President Reagan is likely to compromise on his fiscal 1983 budget only if Congress stops talking about tax increases and comes up with a "significantly better" plan than his for spending cuts, Senate Budget Committee Chairman Pete V. Domenici (R-N.M.) said yesterday.
"I think only that way" will Reagan agree to a bipartisan budget compromise, Domenici said in suggesting a new strategy for breaking down Reagan's resistance to congressional tampering with his budget.
Tax increases have been a major part of all budget alternatives proposed so far in Congress, including one from Domenici, and Democrats especially have tended to emphasize them over cuts in spending programs that were already squeezed by Congress last year.
Just before Domenici outlined the possible new strategy on "Meet the Press" (NBC, WRC), former vice president Walter F. Mondale called for major revision of the president's tax program, including repeal of the scheduled 1983 income tax cut, a speed-up of the one scheduled for this year and repeal of the "leasing" provisions voted last year under which corporations can buy and sell their tax breaks.
Mondale was interviewed on "Face the Nation" (CBS, WDVM), during which he also accused the Reagan administration of making "the greatest and most colossal economic mistakes in history."
Domenici did not rule out tax increases as part of negotiations with the president but simply said they should be set aside while congressional leaders are trying to get the president to the bargaining table.
"I believe the most important thing for a bipartisan group in the Senate to do is to forget about taxes for a minute, set it aside, put down what we collectively say we will do in budget restraint over the next three years, credible notions that will build a package of restraint . . . ," Domenici said.
"If that is no better than the president's, then forget about it," Domenici continued. "If it's significantly better than the president's, then I think you begin to have some negotiating room."

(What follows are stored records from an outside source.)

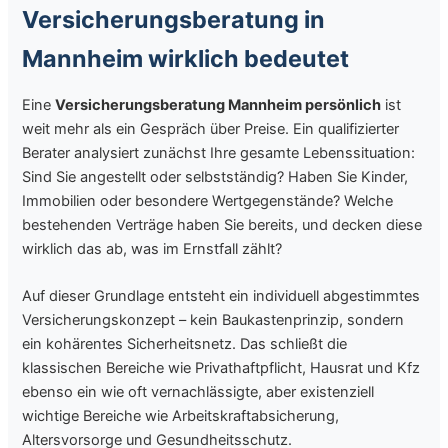
Versicherungsberatung in
Mannheim wirklich bedeutet
Eine
Versicherungsberatung Mannheim persönlich
ist
weit mehr als ein Gespräch über Preise. Ein qualifizierter
Berater analysiert zunächst Ihre gesamte Lebenssituation:
Sind Sie angestellt oder selbstständig? Haben Sie Kinder,
Immobilien oder besondere Wertgegenstände? Welche
bestehenden Verträge haben Sie bereits, und decken diese
wirklich das ab, was im Ernstfall zählt?
Auf dieser Grundlage entsteht ein individuell abgestimmtes
Versicherungskonzept – kein Baukastenprinzip, sondern
ein kohärentes Sicherheitsnetz. Das schließt die
klassischen Bereiche wie Privathaftpflicht, Hausrat und Kfz
ebenso ein wie oft vernachlässigte, aber existenziell
wichtige Bereiche wie Arbeitskraftabsicherung,
Altersvorsorge und Gesundheitsschutz.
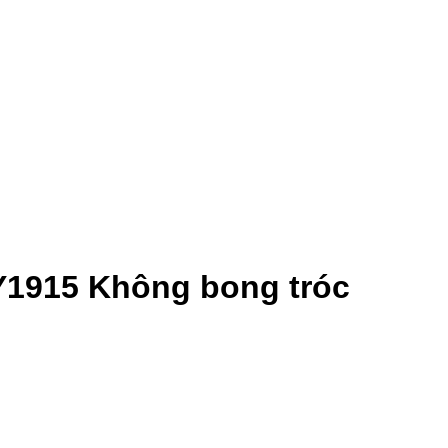
Y1915 Không bong tróc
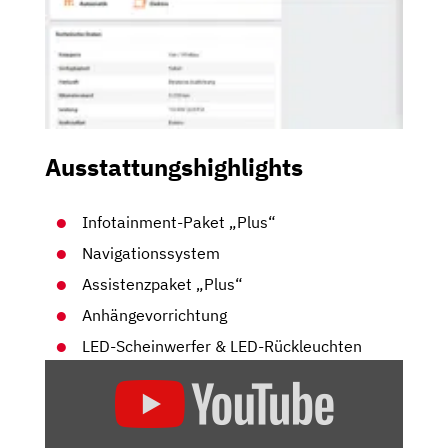
Ausstattungshighlights
Infotainment-Paket „Plus“
Navigationssystem
Assistenzpaket „Plus“
Anhängevorrichtung
LED-Scheinwerfer & LED-Rückleuchten
„VW
ID.
BUZZ
–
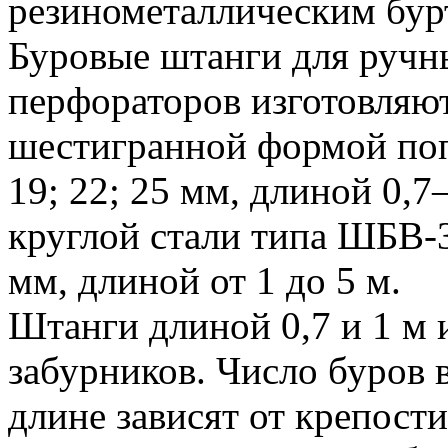
резинометаллическим бурто
Буровые штанги для ручн
перфораторов изготовляют
шестигранной формой поп
19; 22; 25 мм, длиной 0,
круглой стали типа ШБВ-
мм, длиной от 1 до 5 м.
Штанги длиной 0,7 и 1 м 
забурников. Число буров 
длине зависят от крепост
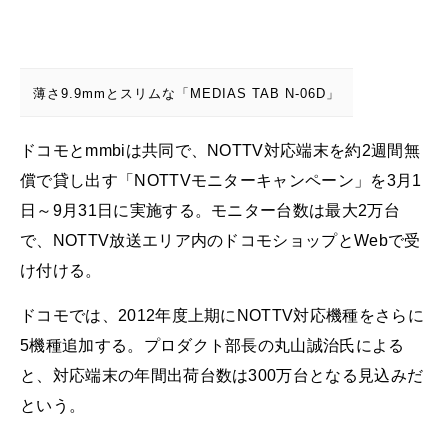
薄さ9.9mmとスリムな「MEDIAS TAB N-06D」
ドコモとmmbiは共同で、NOTTV対応端末を約2週間無
償で貸し出す「NOTTVモニターキャンペーン」を3月1
日～9月31日に実施する。モニター台数は最大2万台
で、NOTTV放送エリア内のドコモショップとWebで受
け付ける。
ドコモでは、2012年度上期にNOTTV対応機種をさらに
5機種追加する。プロダクト部長の丸山誠治氏による
と、対応端末の年間出荷台数は300万台となる見込みだ
という。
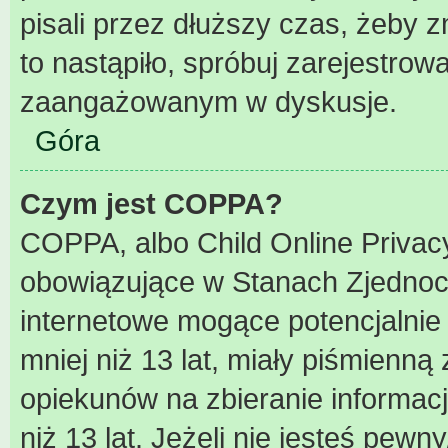
pisali przez dłuższy czas, żeby 
to nastąpiło, spróbuj zarejestrowa
zaangażowanym w dyskusje.
Góra
Czym jest COPPA?
COPPA, albo Child Online Privacy
obowiązujące w Stanach Zjednoc
internetowe mogące potencjalnie 
mniej niż 13 lat, miały piśmienn
opiekunów na zbieranie informac
niż 13 lat. Jeżeli nie jesteś pewn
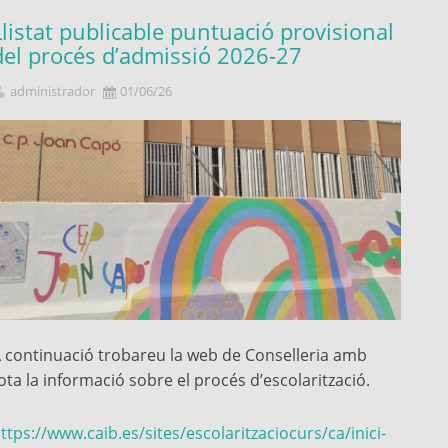
Llistat publicable puntuació provisional
del procés d’admissió 2026-27
administrador
01/06/26
 continuació trobareu la web de Conselleria amb
ota la informació sobre el procés d’escolarització.
ttps://www.caib.es/sites/escolaritzaciocurs/ca/inici-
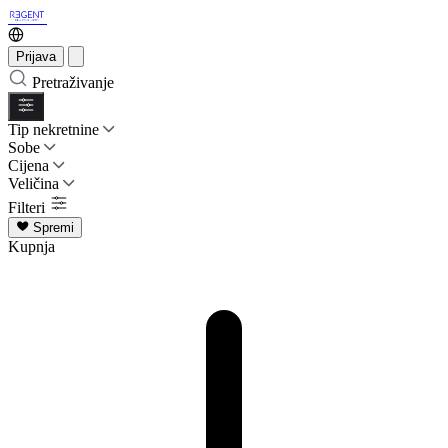
Prijava
Pretraživanje
Tip nekretnine
Sobe
Cijena
Veličina
Filteri
Spremi
Kupnja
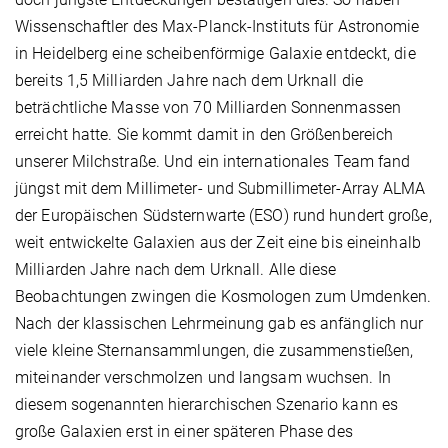
Wissenschaftler des Max-Planck-Instituts für Astronomie
in Heidelberg eine scheibenförmige Galaxie entdeckt, die
bereits 1,5 Milliarden Jahre nach dem Urknall die
beträchtliche Masse von 70 Milliarden Sonnenmassen
erreicht hatte. Sie kommt damit in den Größenbereich
unserer Milchstraße. Und ein internationales Team fand
jüngst mit dem Millimeter- und Submillimeter-Array ALMA
der Europäischen Süd­sternwarte (ESO) rund hundert große,
weit entwickelte Galaxien aus der Zeit eine bis eineinhalb
Milliarden Jahre nach dem Urknall. Alle diese
Beobachtungen zwingen die Kosmologen zum Umdenken.
Nach der klassischen Lehrmeinung gab es anfänglich nur
viele kleine Sternansammlungen, die zusammenstießen,
miteinander verschmolzen und langsam wuchsen. In
diesem sogenannten hierarchischen Szenario kann es
große Galaxien erst in einer späteren Phase des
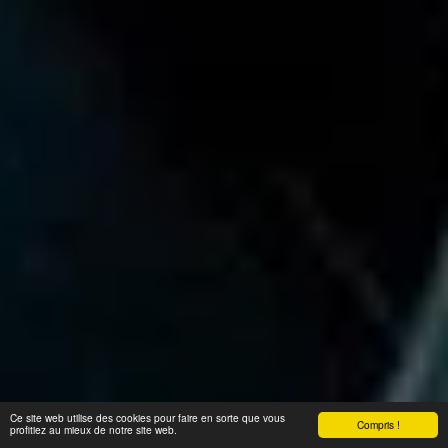
Ce site web utilise des cookies pour faire en sorte que vous
Compris !
profitiez au mieux de notre site web.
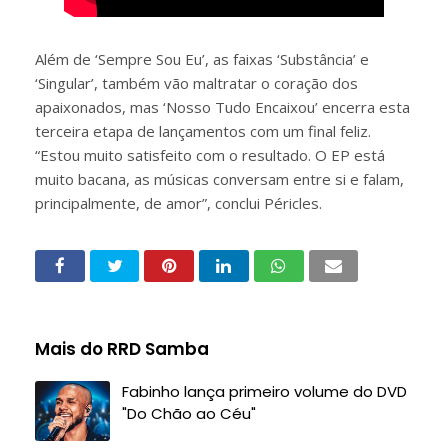
Além de ‘Sempre Sou Eu’, as faixas ‘Substância’ e
‘Singular’, também vão maltratar o coração dos
apaixonados, mas ‘Nosso Tudo Encaixou’ encerra esta
terceira etapa de lançamentos com um final feliz.
“Estou muito satisfeito com o resultado. O EP está
muito bacana, as músicas conversam entre si e falam,
principalmente, de amor”, conclui Péricles.
Mais do RRD Samba
Fabinho lança primeiro volume do DVD
"Do Chão ao Céu"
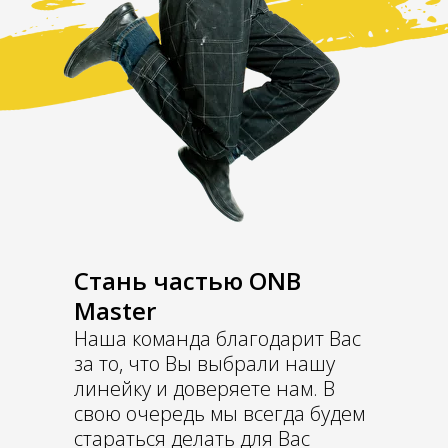
Стань частью ONB
Master
Наша команда благодарит Вас
за то, что Вы выбрали нашу
линейку и доверяете нам. В
свою очередь мы всегда будем
стараться делать для Вас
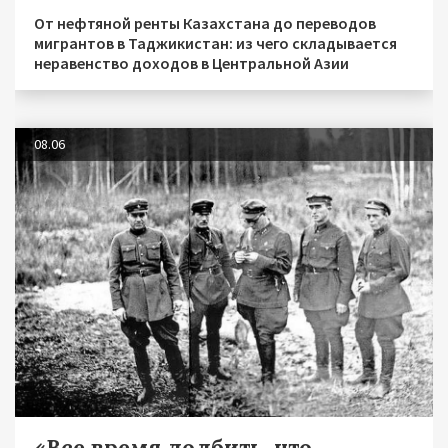
От нефтяной ренты Казахстана до переводов
мигрантов в Таджикистан: из чего складывается
неравенство доходов в Центральной Азии
08.06
«Все время долбить, что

Domenici did not say bigger cuts, only "better" ones, apparently meaning savings from entitlement programs that guarantee benefits from year to year to all who qualify rather than payments that are dependent on annual appropriations.
Domenici's plan calls for eliminating cost-of-living increases for Social Security, Medicare, Medicaid and other inflation-indexed entitlements for fiscal 1983, which he said add up to about twice the entitlement savings that Reagan proposed.
Domenici also is urging only about half as much in the way of domestic appropriations savings as Reagan did.
Whether Reagan would talk about taxincreases if Congress first came up with "better" spending cuts in unclear.
But White House aides, who have been wrong before in predicting Reagan's intentions on taxes, have said he might consider selective tax increases--although not a rollback in his 10 percent across-the-board tax cuts for 1982 and 1983--if entitlement program cuts were nailed down in advance.
"The president's concern is my concern, that we will look first to raising taxes instead of first looking to this enormous budget that even after the president's proposed cuts is growing dramatically," Domenici said.
Meanwhile, Office of Management and Budget Director David A. Stockman formally informed the congressional Budget committees that farm price support costs will be $4.9 billion higher than the $1.8 billion level that Reagan anticipated in his fiscal 1983 budget in January.
This, in effect, confirms more up-to-date figures from the Congressional Budget Office.
Although CBO officials said the administration was not changing its official deficit projection of $91.5 billion for fiscal 1983, the additional farm costs, stemming from price increases and crop estimates, would push the deficit higher if the additional costs materialize. CBO forecasts a deficit of about $121 billion under Reagan's program.